The objective here is to fine-tune a pre-trained chatbot LLM to respond to customer support questions with more precision. First we need gather a huge dataset of customer support interactions history Q/A which in this case we will be using the “bitext chatbot dataset” from Huggingface. Then we choose an chatbot LLM suitable for fine-tuning; one that is open-source and relatively small. for our use case here the small version Google’s Flan T5 which is an already fine-tuned model of T5 for mixed tasks, is a good candidate. Pre-processing and tokenizing the data is the next step and we move on to setting up Lora configuration and training arguments. Now everything is ready to use the Seq2Seq Trainer class to fine-tune our model. Bear in mind that fine-tuning a model is quite costly in terms of GPU resources and also time-consuming even with the new Nvidia RTX GPUs. However you can slice your dataset for quicker results and educational purposes. Saving the trained model on Huggingface for easier deployment and developing a DJango/Flask User interface would be our next steps to put this support chatbot to production.
https://github.com/SevenSkyConsulting/support-chatbot
Our journey begins with a quest for knowledge – gathering a treasure trove of real customer support conversations. We found our gold mine in the “bitext chatbot dataset” from Huggingface, packed with valuable Q&A interactions.
For our digital apprentice, we chose Google’s Flan T5 (small version) – a nimble and clever model already trained in various tasks. Think of it as selecting a bright student who’s ready to specialize in customer service.
Like preparing a student for specialized training, we process and tokenize our data, then set up the LoRA configuration – our specialized training program. The Seq2SeqTrainer class serves as our expert instructor, guiding the model through its customer service education.
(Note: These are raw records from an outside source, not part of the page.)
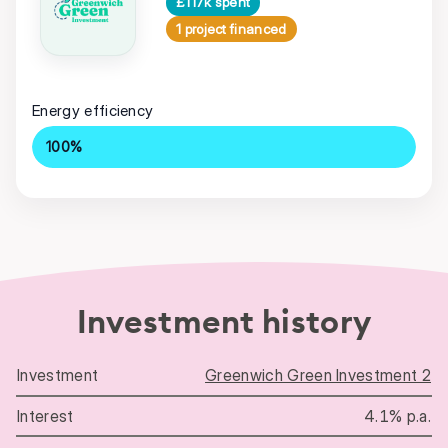
£117k spent
1 project financed
Energy efficiency
100%
Investment history
Greenwich Green Investment 2
Investment history
4.1% p.a.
Here’s a practical note from the field: Even with powerful Nvidia RTX GPUs, training requires patience and resources. It’s like teaching a new language – it takes time and energy! For those eager to experiment, starting with a smaller dataset works perfectly for learning the ropes.
The grand finale involves deploying our newly trained expert to Huggingface and creating a sleek interface using Django or Flask, making our customer service pro ready for real-world action!